PROJECT SUMMARY:
Acute pancreatitis (AP) affects @ 275,000/ year in the USA. AP starts suddenly and unpredictably as sterile
inflammation but in severe cases can get infected, resulting in sepsis, prolonged hospitalization and sometimes
death. Sepsis itself affects 1.5 million people /year in the USA, costs > $20 billion, results in 12-18% mortality
and has a lot in common with AP. While defined as an overwhelming response to infection, a large portion of
sepsis starts in sterile diseases like AP. AP has modelled the progression of sterile diseases to infection and
sepsis since sepsis was first defined in 1992. Both diseases are poorly understood, and neither has a specific
targeted therapy. Both diseases, when severe have distant organ failure, which we have shown to be due to
the excessive and unregulated lipolytic release of unsaturated fatty acids during AP. Unbound fatty acids (uFA)

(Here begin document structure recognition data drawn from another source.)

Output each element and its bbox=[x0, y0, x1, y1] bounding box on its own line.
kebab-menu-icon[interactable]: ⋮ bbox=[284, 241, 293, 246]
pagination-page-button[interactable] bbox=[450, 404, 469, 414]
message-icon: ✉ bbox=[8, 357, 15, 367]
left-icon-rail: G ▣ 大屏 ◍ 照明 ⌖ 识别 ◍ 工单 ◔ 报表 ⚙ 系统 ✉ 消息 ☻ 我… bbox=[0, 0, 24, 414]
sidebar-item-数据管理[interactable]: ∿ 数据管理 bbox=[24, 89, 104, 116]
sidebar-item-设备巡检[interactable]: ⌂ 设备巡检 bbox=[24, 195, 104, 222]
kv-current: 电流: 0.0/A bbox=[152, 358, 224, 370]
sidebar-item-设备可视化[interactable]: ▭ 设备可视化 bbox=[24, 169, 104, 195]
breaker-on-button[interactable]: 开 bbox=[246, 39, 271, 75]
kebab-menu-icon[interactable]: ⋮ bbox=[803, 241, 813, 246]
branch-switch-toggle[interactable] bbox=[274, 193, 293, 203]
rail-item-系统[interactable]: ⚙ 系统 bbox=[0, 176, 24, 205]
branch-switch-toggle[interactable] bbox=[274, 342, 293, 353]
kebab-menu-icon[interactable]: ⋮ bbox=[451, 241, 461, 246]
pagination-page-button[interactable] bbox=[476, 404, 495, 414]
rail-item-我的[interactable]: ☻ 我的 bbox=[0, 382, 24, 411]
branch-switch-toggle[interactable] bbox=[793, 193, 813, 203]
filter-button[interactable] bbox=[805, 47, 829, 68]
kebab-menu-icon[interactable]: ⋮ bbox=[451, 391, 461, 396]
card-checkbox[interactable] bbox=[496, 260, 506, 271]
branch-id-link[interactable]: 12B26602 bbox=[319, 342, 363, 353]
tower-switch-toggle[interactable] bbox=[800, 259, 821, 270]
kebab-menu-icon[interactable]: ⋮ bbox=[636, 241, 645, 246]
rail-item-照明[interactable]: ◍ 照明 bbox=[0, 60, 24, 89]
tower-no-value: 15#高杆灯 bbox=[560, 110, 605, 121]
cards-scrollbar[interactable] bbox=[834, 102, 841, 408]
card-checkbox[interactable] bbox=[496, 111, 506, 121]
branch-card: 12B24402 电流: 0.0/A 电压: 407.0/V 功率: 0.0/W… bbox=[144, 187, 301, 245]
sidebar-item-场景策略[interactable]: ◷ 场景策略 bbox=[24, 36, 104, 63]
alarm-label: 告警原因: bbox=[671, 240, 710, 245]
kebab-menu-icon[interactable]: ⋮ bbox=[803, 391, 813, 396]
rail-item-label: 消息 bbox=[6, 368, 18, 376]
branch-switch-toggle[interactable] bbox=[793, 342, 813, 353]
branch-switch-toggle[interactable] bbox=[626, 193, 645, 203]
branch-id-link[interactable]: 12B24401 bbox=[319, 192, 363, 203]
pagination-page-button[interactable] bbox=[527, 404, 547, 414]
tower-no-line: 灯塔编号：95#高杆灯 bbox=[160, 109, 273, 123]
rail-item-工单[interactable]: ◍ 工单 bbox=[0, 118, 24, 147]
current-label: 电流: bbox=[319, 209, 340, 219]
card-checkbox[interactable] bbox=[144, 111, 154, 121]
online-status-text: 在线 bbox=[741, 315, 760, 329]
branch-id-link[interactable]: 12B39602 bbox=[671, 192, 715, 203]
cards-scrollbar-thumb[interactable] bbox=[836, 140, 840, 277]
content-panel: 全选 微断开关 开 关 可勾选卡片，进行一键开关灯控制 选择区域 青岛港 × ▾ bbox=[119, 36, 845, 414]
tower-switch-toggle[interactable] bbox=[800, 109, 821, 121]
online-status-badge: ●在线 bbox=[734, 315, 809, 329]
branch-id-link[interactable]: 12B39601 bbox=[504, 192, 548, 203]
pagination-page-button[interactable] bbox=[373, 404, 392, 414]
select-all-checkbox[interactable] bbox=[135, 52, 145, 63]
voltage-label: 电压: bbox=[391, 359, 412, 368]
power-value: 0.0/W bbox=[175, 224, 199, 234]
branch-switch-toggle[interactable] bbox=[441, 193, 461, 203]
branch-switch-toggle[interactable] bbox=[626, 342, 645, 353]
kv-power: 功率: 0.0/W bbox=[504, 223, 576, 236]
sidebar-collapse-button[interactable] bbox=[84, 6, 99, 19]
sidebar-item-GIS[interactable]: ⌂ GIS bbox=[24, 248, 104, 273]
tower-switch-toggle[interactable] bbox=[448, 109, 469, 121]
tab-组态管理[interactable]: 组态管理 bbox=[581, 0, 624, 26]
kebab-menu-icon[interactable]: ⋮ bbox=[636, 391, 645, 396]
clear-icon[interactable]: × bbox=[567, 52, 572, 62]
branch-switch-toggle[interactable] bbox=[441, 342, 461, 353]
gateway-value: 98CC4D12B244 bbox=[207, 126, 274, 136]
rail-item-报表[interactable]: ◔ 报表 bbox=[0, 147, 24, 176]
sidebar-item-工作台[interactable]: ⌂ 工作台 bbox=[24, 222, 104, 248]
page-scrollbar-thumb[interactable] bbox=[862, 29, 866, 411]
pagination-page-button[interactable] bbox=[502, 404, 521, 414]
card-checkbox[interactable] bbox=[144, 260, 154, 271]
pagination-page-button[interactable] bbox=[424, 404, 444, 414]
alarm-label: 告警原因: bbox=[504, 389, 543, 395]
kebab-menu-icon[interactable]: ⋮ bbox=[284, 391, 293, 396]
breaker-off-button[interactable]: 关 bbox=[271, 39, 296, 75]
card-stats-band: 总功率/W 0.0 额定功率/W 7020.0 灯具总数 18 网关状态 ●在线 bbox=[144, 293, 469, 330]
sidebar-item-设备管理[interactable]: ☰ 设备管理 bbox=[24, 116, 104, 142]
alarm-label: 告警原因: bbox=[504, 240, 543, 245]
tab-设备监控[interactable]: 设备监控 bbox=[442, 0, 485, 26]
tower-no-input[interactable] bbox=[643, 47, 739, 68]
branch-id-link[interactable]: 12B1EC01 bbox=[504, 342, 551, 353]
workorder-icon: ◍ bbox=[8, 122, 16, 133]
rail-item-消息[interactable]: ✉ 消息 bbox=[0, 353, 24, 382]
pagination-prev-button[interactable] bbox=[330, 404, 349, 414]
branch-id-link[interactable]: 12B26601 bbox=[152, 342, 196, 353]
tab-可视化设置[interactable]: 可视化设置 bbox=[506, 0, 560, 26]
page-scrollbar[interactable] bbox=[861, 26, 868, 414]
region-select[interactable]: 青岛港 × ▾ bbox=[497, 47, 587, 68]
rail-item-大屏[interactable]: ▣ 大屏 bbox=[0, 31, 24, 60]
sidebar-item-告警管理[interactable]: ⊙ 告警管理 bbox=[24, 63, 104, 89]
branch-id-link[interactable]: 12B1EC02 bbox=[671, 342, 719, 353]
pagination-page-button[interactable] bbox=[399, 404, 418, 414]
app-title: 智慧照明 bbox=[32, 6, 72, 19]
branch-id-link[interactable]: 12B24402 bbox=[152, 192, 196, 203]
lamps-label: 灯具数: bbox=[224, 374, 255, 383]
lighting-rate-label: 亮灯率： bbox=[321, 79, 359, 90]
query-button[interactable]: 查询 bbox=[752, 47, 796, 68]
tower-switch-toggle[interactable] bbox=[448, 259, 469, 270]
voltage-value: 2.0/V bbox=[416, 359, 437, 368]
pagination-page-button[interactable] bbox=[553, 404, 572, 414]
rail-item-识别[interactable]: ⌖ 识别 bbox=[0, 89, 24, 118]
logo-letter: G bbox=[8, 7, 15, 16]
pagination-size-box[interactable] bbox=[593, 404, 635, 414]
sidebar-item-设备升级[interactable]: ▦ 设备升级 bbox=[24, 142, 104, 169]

refers to the small pool (<1%) of free fatty acids that are not bound to their main carrier, i.e. albumin, which is
frequently low in severe AP. Our preliminary data show that pancreatic lipases generate uFA which are
increased in the sera of severely septic patients. Additionally, uFA can rapidly incorporate into the membranes
of inflammatory cells, trigger injury and impair their function. Based on these we hypothesize that uFA
generated by pancreatic lipases cause inflammatory cell injury, impair bacterial clearance and result in sepsis
during AP. We propose to study the molecular mechanisms of how lipotoxic inflammatory cell injury causes
infections by using cell, animal models (Aim 2), and test the relevance of this in human AP, thus providing
evidence to support changes in clinical AP management (Aim 1).In Aim 1 we will determine the clinical
significance of lipotoxic inflammatory cell injury in clinical AP by determining the prognostic value of serum uFA
and inflammatory cell injury at admission for AP vs. at time of infection, along with studying the relationship
between type of uFA, nature of inflammatory injury with the type of infection. In Aim 2, we go on to determine
the mechanisms and consequences of lipotoxic inflammatory cell injury in AP using cell and animal models. To
do so we will study the dependence of inflammatory cell injury on pancreatic lipases and the lipid environment,
determine the role of impaired bacterial clearance, and explore the mechanisms by which lipotoxic
inflammatory cell injury occurs. By doing so, we hope to provide a broadly relevant, mechanistically sound,
therapeutically amenable, novel explanation for sepsis. This work would set a conceptual framework to
understand the pathogenesis of infection in sterile diseases (i.e. via uFA mediated inflammatory cell injury),
which is clinically relevant- i.e. explains why a drop in white counts may signal increased risk of infection such
as nosocomial infections and thus may not be always favorable. It can also provide improved diagnostic tools
based on flow-cytometry to interpret WBC counts, injury and risk of infection, and suggest therapeutic options
like the early replacement of albumin, prudent prophylactic antibiotic use, and targeting pancreatic lipases as
an approach to avert the progression of sterile AP to severe sepsis and death.